◆ What you should do ◆
Among the entries that follow, the required portion opens with the line containing "на современный лад и исследовал новы" and closes with the line containing "уклонения от выстрелов.". Give that portion again exactly, and nothing else.

◆ Raw data ◆
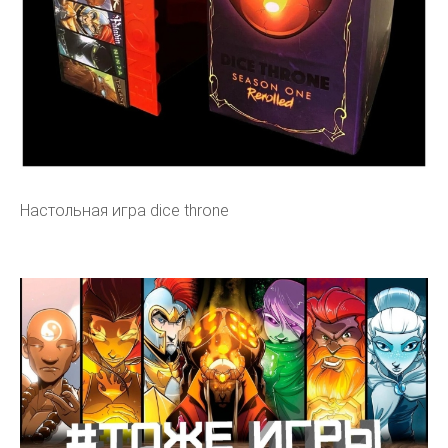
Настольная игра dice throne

--

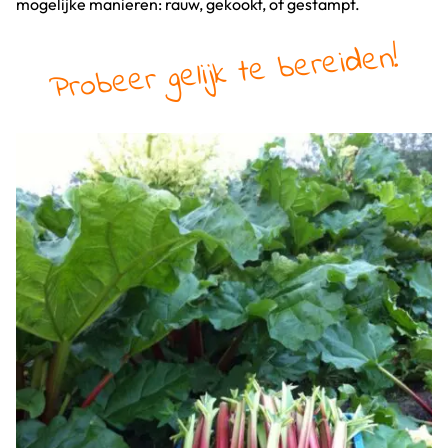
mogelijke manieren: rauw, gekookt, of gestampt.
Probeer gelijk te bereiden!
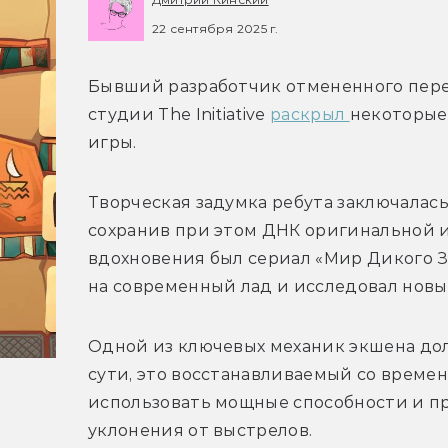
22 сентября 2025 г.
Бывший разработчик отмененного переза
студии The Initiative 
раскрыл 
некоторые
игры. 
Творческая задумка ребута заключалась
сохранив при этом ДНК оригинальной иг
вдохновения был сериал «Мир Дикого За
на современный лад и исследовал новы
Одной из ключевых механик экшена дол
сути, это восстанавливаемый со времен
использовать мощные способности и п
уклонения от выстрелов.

...

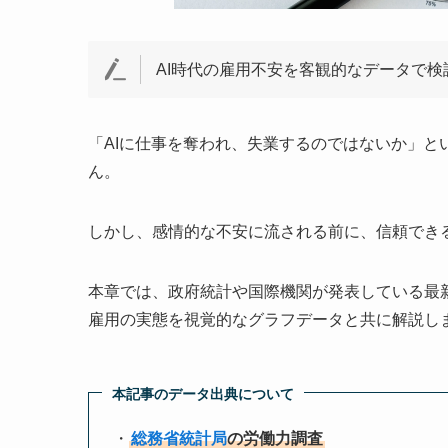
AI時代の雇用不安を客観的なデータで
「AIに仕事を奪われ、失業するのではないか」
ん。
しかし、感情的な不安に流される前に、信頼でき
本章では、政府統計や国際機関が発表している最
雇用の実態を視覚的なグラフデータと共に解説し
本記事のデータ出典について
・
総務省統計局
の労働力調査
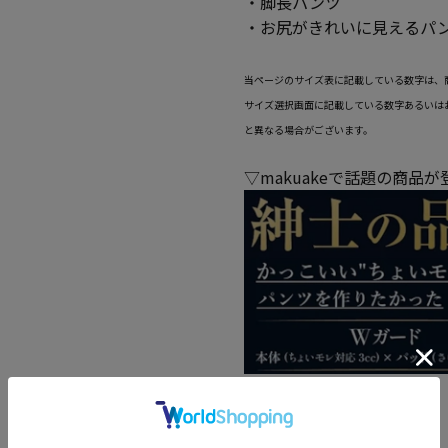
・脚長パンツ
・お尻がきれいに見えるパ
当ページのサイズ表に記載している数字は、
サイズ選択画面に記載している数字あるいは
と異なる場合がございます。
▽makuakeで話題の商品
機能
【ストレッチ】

◆ Answer section ◆
на современный лад и исследовал новы
Одной из ключевых механик экшена дол
сути, это восстанавливаемый со времен
использовать мощные способности и п
уклонения от выстрелов.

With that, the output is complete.